Dzieci's Makbet
nytheatre.com review by Mitchell Conway
April 1, 2011
This is Macbeth as rendered by a group of Eastern European Gypsies: Makbet is more ritual than story. With the combination of ceremony, improvisation, and Shakespeare, Dzieci has created a fascinating, risky, and original work.
In the small cafe where this performance took place, there is a small circle of chairs. Inside the circle are a red rug and a collection of props, as well as audience and actors mingling together. Improvised pre-show interaction with the characters includes passing around some wine and receiving personalized fortune-telling. While the other performers mill with the audience, Jesse Hathaway has already begun a complex ritual: shifting candles, dripping wax, spilling water and rubbing it into the carpet, and spitting into various corners of the room. The ritual feels precise and executed as though it were the hundredth time.
The actors openly discuss whether they ought to begin, who should go turn off the lights, and ask an audience member to read a set of rules about the performance from the program. All the actors have learned the entire text. Three are chosen at the start to perform all the play's parts. They switch roles throughout the performance by handing off objects to signify their character. The other actors become involved in a handful of scenes, but mainly create the production's wailing choral soundscape, including Eastern European folk songs. In fight scenes, the chorus is incorporated innovatively to emphasis moments of violent contact. Throughout the performance, Hathaway conducts these background vocals with a spot-on sense of atmosphere and engagement. Without any spoken words, he is his own dynamic presence.
The three actors come together as the weird sisters and with a witchy summoning they are off. They sustain the "Gypsy-actor" accents while shifting their voices between characters. The chorus members and actors coordinate the use of flashlights and candles to light the entire show. To accommodate the small circular performance space, there is a dynamic upward and downward flow of action, tending towards lower in space than a more typical performance.

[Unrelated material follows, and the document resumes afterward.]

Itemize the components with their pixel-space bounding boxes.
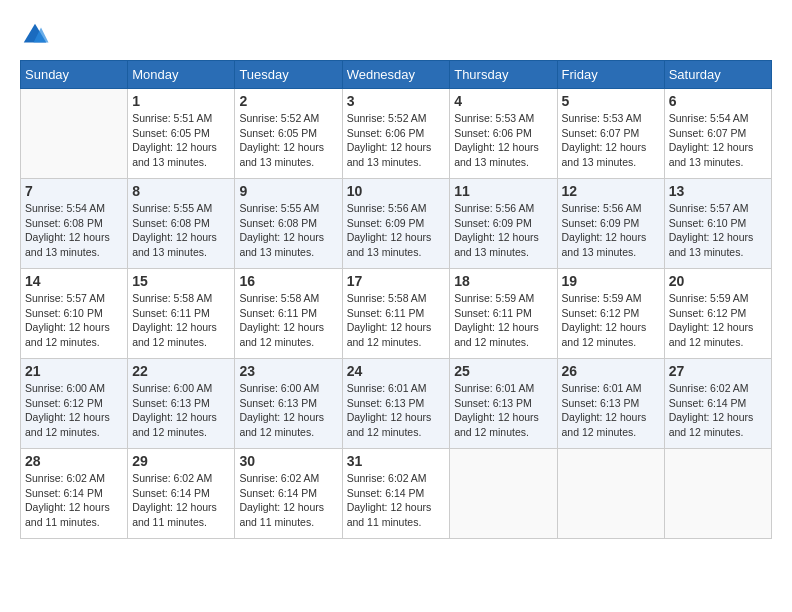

A number of moments stick out in my mind. Matt Mitler delivered Macbeth's Act 5, Scene 5 "Tomorrow and tomorrow…" soliloquy in a solid rhythm, kneeling, pleading to the earth. I've heard this speech many times, but this time I heard it anew. Rebecca Sokoll erratically waves a lantern while oddly contorting her body, and later hangs hauntingly (and precariously) over Macbeth by a red shawl. She switches from this unpredictable, possessed ghost to Macbeth cowering in his wife's arms at the feast, scared of the ghost she has just created, unwaveringly. Megan Bones's squinting, limping Duncan seemed to take up half the room with his gray overcoat. Later, Bones tears through the austerity of the space when she enters smiling as Macduff, providing a much needed release.
When the company filled a barrel with candles, it was beautiful. Their hands, outstretched over the light, flew magnetically together into a clump. For one scene the pink sunglasses of Malcolm were placed on my head, so the necessary fourth character could be present. When Mitler removed the glasses, I had the privilege of a cinematic close-up as he finished his speech and turned his face away from his flashlight into dark. The ritual when Banquo is killed—touching candles to his head, shoulders, and chest, then passing the candles to audience members—resonated with me and I could not say why.
The tempo of the text is consistently slow, with rarely more than a couple words spoken without pausing between them. This creates an overall textual rhythm that often detracts from the meaning of phrases. But since this production focuses on creating the dynamics of a ritual rather than effectively communicating a plot, it is possible that this approach to the text is employed to intentionally prioritize maintaining rhythm over the meaning of language.
After a couple possible endings, for the curtain call the actors bring the audience to their feet for a final dance.
Dzieci is reaching for something. Their love and striving are felt in the air. The group is there for each other, supporting the chaotic structure and making it possible. Makbet is quite a daring feat.